WORK REQUEST:
How many lines below hold "Singh"? Answer with only the number.

DATA FOR PROCESSING:

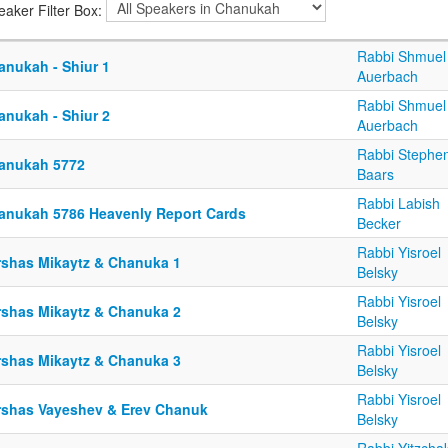
eaker Filter Box:
Rabbi Shmuel
anukah - Shiur 1
Auerbach
Rabbi Shmuel
anukah - Shiur 2
Auerbach
Rabbi Stephe
anukah 5772
Baars
Rabbi Labish
anukah 5786 Heavenly Report Cards
Becker
Rabbi Yisroel
rshas Mikaytz & Chanuka 1
Belsky
Rabbi Yisroel
rshas Mikaytz & Chanuka 2
Belsky
Rabbi Yisroel
rshas Mikaytz & Chanuka 3
Belsky
Rabbi Yisroel
rshas Vayeshev & Erev Chanuk
Belsky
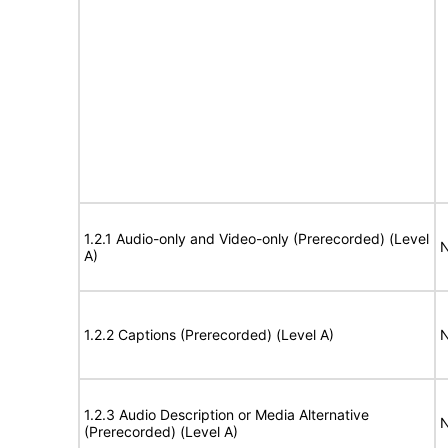
1.2.1 Audio-only and Video-only (Prerecorded) (Level
N
A)
1.2.2 Captions (Prerecorded) (Level A)
N
1.2.3 Audio Description or Media Alternative
N
(Prerecorded) (Level A)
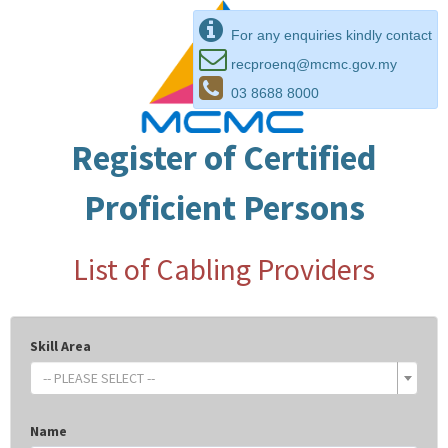
For any enquiries kindly contact
recproenq@mcmc.gov.my
03 8688 8000
Register of Certified
Proficient Persons
List of Cabling Providers
Skill Area
-- PLEASE SELECT --
Name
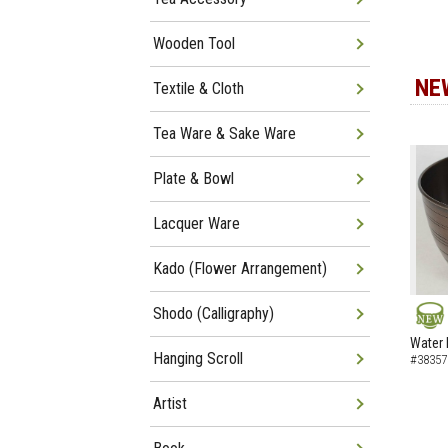
Wooden Tool
NE
Textile & Cloth
Tea Ware & Sake Ware
Plate & Bowl
Lacquer Ware
Kado (Flower Arrangement)
Shodo (Calligraphy)
NEW
Water 
Hanging Scroll
#38357
Artist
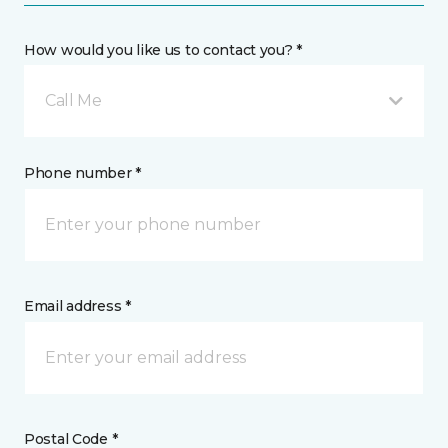
How would you like us to contact you? *
Call Me
Phone number *
Email address *
Postal Code *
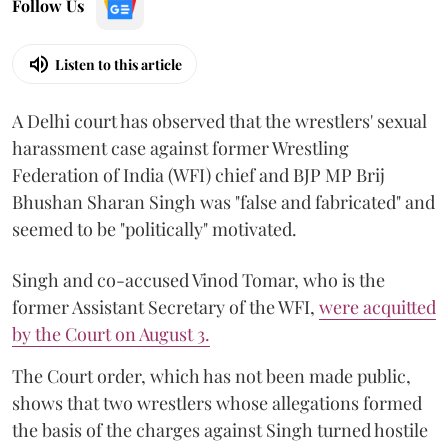
Follow Us
Listen to this article
A Delhi court has observed that the wrestlers' sexual
harassment case against former Wrestling
Federation of India (WFI) chief and BJP MP Brij
Bhushan Sharan Singh was "false and fabricated" and
seemed to be "politically" motivated.
Singh and co-accused Vinod Tomar, who is the
former Assistant Secretary of the WFI,
were acquitted
by the Court on August 3.
The Court order, which has not been made public,
shows that two wrestlers whose allegations formed
the basis of the charges against Singh turned hostile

RESPONSE TO THE EXERCISE:
3